The supposedly heavy-duty Cricket was no match with the wind fanned away by Manila Bay. It took three pairs of hands from my friends to shield the flames that had been trying to sear the already contorted Marlboro stick between my fingers. The sky above was ablaze even at that ungodly hour, lighting up the empty parking lot facing the Cultural Center of the Philippines, exposing the maniacal grins of friends deep in thought with the mixing and matching of their outfits for our vacation.

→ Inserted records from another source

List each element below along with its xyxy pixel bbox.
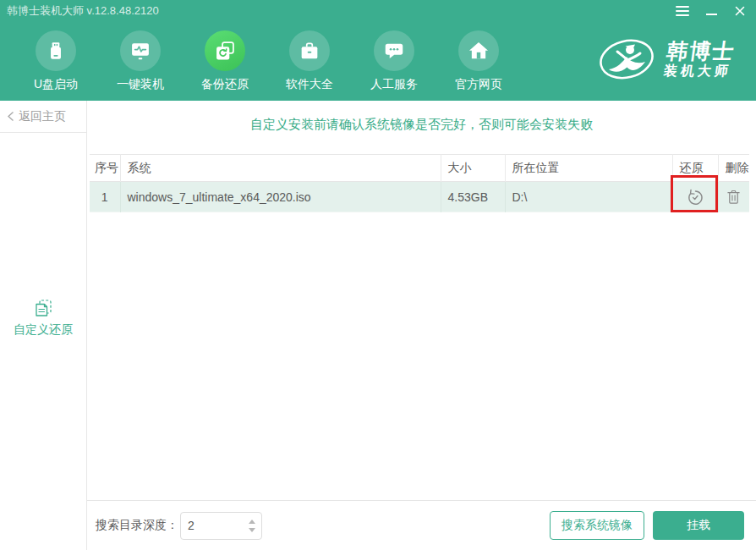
sidebar: 返回主页 自定义还原 <box>0 101 87 550</box>
window-controls <box>675 4 748 18</box>
chat-bubble-icon <box>374 30 414 71</box>
brand-subtitle: 装机大师 <box>663 63 734 80</box>
brand-logo-text: 韩博士 装机大师 <box>663 39 737 80</box>
restore-button[interactable] <box>672 182 718 212</box>
close-button[interactable] <box>732 4 748 18</box>
search-depth-input[interactable] <box>181 519 233 532</box>
restore-history-icon <box>686 188 704 206</box>
stepper-arrows <box>249 513 255 539</box>
nav-item-one-key-install[interactable]: 一键装机 <box>98 30 183 92</box>
nav-label: 官方网页 <box>455 77 502 92</box>
search-depth-label: 搜索目录深度： <box>96 518 178 533</box>
back-home-button[interactable]: 返回主页 <box>0 101 86 133</box>
close-icon <box>735 6 745 16</box>
col-header-delete: 删除 <box>718 155 749 182</box>
cell-location: D:\ <box>505 182 672 212</box>
notice-text: 自定义安装前请确认系统镜像是否完好，否则可能会安装失败 <box>87 114 756 135</box>
mount-button[interactable]: 挂载 <box>653 511 744 540</box>
cell-system-name: windows_7_ultimate_x64_2020.iso <box>120 182 441 212</box>
delete-button[interactable] <box>718 182 749 212</box>
nav-item-official-website[interactable]: 官方网页 <box>436 30 521 92</box>
table-header-row: 序号 系统 大小 所在位置 还原 删除 <box>90 155 749 182</box>
home-icon <box>458 30 499 71</box>
sidebar-item-label: 自定义还原 <box>14 322 73 338</box>
col-header-location: 所在位置 <box>505 155 672 182</box>
usb-drive-icon <box>36 30 76 71</box>
trash-icon <box>725 188 742 206</box>
brand-logo: 韩博士 装机大师 <box>598 35 734 84</box>
nav-item-usb-boot[interactable]: U盘启动 <box>14 30 98 92</box>
minimize-icon <box>706 14 717 15</box>
nav-label: 一键装机 <box>117 77 164 92</box>
nav-label: 备份还原 <box>201 77 249 92</box>
col-header-restore: 还原 <box>672 155 718 182</box>
col-header-size: 大小 <box>441 155 505 182</box>
nav-item-software-collection[interactable]: 软件大全 <box>267 30 352 92</box>
nav-label: 软件大全 <box>286 77 333 92</box>
search-depth-stepper <box>180 512 262 540</box>
backup-restore-icon <box>205 30 245 71</box>
nav-item-backup-restore[interactable]: 备份还原 <box>183 30 267 92</box>
col-header-system: 系统 <box>120 155 441 182</box>
brand-name: 韩博士 <box>665 39 737 63</box>
image-table: 序号 系统 大小 所在位置 还原 删除 1 windows_7_ultimate… <box>90 154 749 212</box>
nav-label: U盘启动 <box>34 77 78 92</box>
briefcase-icon <box>289 30 330 71</box>
monitor-pulse-icon <box>120 30 161 71</box>
main-content: 自定义安装前请确认系统镜像是否完好，否则可能会安装失败 序号 系统 大小 所在位… <box>87 101 756 550</box>
back-home-label: 返回主页 <box>19 109 66 124</box>
table-row[interactable]: 1 windows_7_ultimate_x64_2020.iso 4.53GB… <box>90 182 749 212</box>
body: 返回主页 自定义还原 自定义安装前请确认系统镜像是否完好，否则可能会安装失败 序… <box>0 101 756 550</box>
window-title: 韩博士装机大师 v.12.8.48.2120 <box>7 3 159 19</box>
brand-logo-icon <box>598 35 655 84</box>
nav-label: 人工服务 <box>370 77 418 92</box>
main-nav: U盘启动 一键装机 备份还原 <box>0 21 756 101</box>
chevron-left-icon <box>7 111 14 122</box>
stepper-down-icon[interactable] <box>249 528 255 532</box>
menu-icon[interactable] <box>675 4 690 18</box>
hamburger-icon <box>676 6 689 16</box>
search-images-button[interactable]: 搜索系统镜像 <box>550 511 644 540</box>
minimize-button[interactable] <box>704 4 719 18</box>
cell-index: 1 <box>90 182 120 212</box>
col-header-index: 序号 <box>90 155 120 182</box>
nav-item-customer-service[interactable]: 人工服务 <box>352 30 436 92</box>
custom-restore-document-icon <box>33 298 53 318</box>
sidebar-item-custom-restore[interactable]: 自定义还原 <box>0 298 86 338</box>
titlebar: 韩博士装机大师 v.12.8.48.2120 <box>0 0 756 21</box>
stepper-up-icon[interactable] <box>249 520 255 524</box>
cell-size: 4.53GB <box>441 182 505 212</box>
footer-bar: 搜索目录深度： 搜索系统镜像 挂载 <box>87 500 756 550</box>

Dust blanketed the area that got awakened by the roar of swaggering engines. I watched it hover fleetingly over the crowd not long ago dispersed like stranded passengers with bulky bags and paddles in a terminal. Now forming phalanx before the vans, they were members of the United Paddlers Club (UPC) that would compete in a dragon boat race foregrounding the town’s fiesta.

At the command of our friend, whom my other two friends and I would cheer for during the event, we joined the organized queue. We went into the van assigned to us and flumped our bodies in dire need of a well-deserved break. We braced ourselves for the four-hour journey. At around 11 pm, we entered the South Luzon Expressway en route to where we could childishly play in the waters and wildly bask in the sunlight.

The radio in full blast mixed dissonantly with the heavy snores of my friends comfortably slumped in their most unappealing positions. The tinted window I leaned on from time to time cast the houses along the highway into grayed and obscurely sinister lights. I tried to catch some sleep, but my mind was already frolicking along the coastlines of our destination. Raised in a town that is always the receiving end of the strong slaps of the waves of the Pacific, I was as thrilled as my friends to finally visit Polillo, an island floating somewhere in the Pacific underneath my hometown.

The road to Polillo follows a seemingly never-ending pattern of crisscrosses and twists and turns. Locals describe it as chicken innards precisely because of the resemblance. It often triggers motion sickness that challenges the sensitive gag reflexes of many passersby, including my friends, who chose to busy themselves with munching chips and any food they could grab. Alternately, they made the sign of the cross to drive away the spirit of Michael Schumacher that seemed to possess our driver. Speeding at 120-150 kilometers per hour, we reached the Port of Real approximately 30 minutes before the expected time of arrival.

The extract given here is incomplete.